This topic describes how to use the TPC-H benchmark to run a performance test for Online Analytical Processing (OLAP) query scenarios.
TPC-H
The following description is from TPC Benchmark H (TPC-H):
"The TPC-H is a decision support benchmark. It consists of a suite of business-oriented ad-hoc queries and concurrent data modifications. The queries and the data populating the database have been chosen to have broad industry-wide relevance. This benchmark illustrates decision support systems that examine large volumes of data, execute queries with a high degree of complexity, and give answers to critical business questions."
For details, see the TPCH Specification.
This TPC-H implementation is based on the TPC-H benchmark but is not fully compliant with its official requirements. Therefore, these results are not comparable with officially published TPC-H benchmark results.
Dataset
The TPC-H benchmark was developed by the Transaction Processing Performance Council (TPC) to simulate decision support applications. It is widely used in academia and industry to evaluate the performance of decision support technologies.
TPC-H models a data warehouse for a sales system based on a real-world production environment. It contains eight tables, and the data volume can be set from 1 GB to 3 TB. The benchmark includes 22 queries, and the primary metric is the response time of each query, measured from submission to result return.

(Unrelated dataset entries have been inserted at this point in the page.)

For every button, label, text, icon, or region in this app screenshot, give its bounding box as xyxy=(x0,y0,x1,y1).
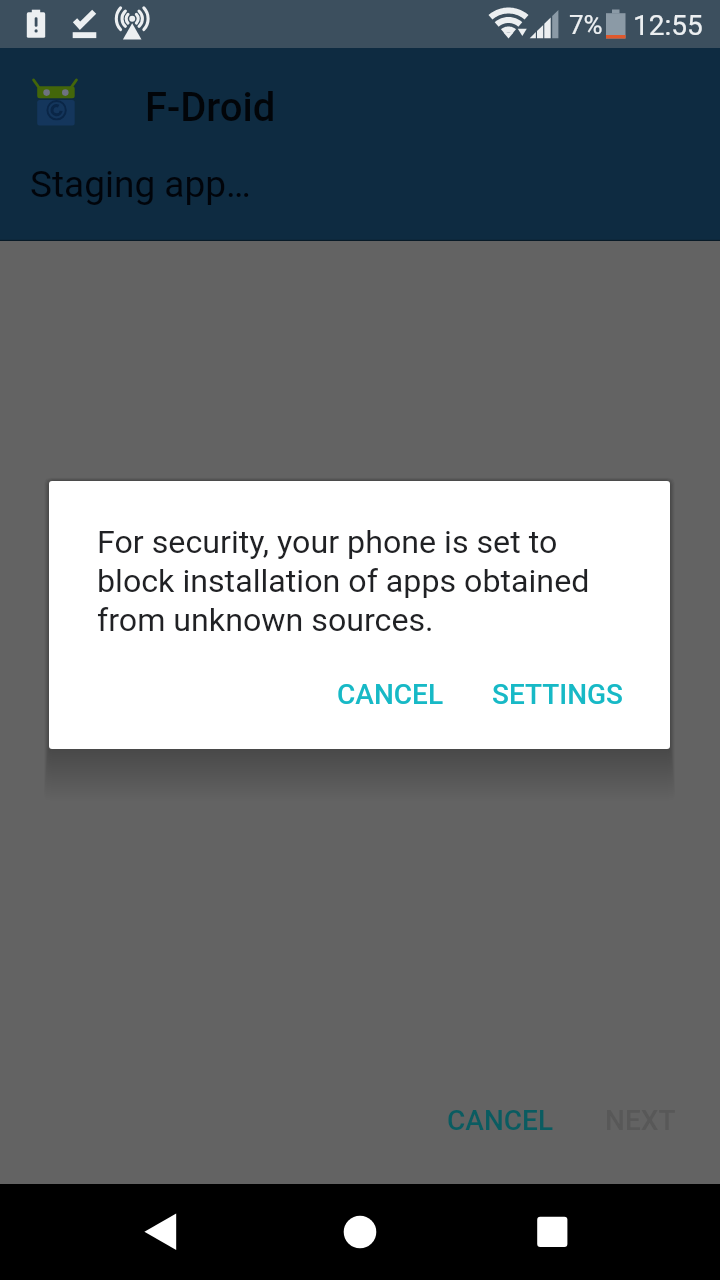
staticText: CANCEL xyxy=(337,678,444,711)
staticText: F-Droid xyxy=(145,84,276,131)
staticText: 12:55 xyxy=(633,9,703,42)
button[interactable]: NEXT xyxy=(589,1090,692,1151)
staticText: CANCEL xyxy=(447,1104,554,1137)
staticText: NEXT xyxy=(605,1104,676,1137)
button[interactable]: Home xyxy=(312,1184,408,1280)
staticText: 7% xyxy=(569,10,603,40)
staticText: SETTINGS xyxy=(492,678,624,711)
button[interactable]: CANCEL xyxy=(431,1090,570,1151)
button[interactable]: CANCEL xyxy=(321,666,460,723)
button[interactable]: SETTINGS xyxy=(476,666,640,723)
staticText: For security, your phone is set to block… xyxy=(97,523,607,639)
staticText: Staging app… xyxy=(30,163,251,206)
button[interactable]: Back xyxy=(112,1184,208,1280)
button[interactable]: Recent apps xyxy=(504,1184,600,1280)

The test results provide a comprehensive overview of the system's query processing capability. For more information, see the TPC-H benchmark.
Procedure
This test uses the 22 queries from the TPC-H benchmark. The test results are directly affected by the data volume. The TPC-H data generator uses a scale factor (SF) to control the generated data volume, where 1 SF corresponds to 1 GB of data.
The specified data volume refers only to the raw data and does not include the space required for indexes. Therefore, you must provision additional storage space when you prepare the environment.
-
Prepare the environment.
Prepare the required resources for the OLAP query scenario.
NoteFor consistent results, use a new instance for each test. Avoid using instances that have been scaled up or down.
-
Create an ECS instance. For more information, see Create an ECS instance.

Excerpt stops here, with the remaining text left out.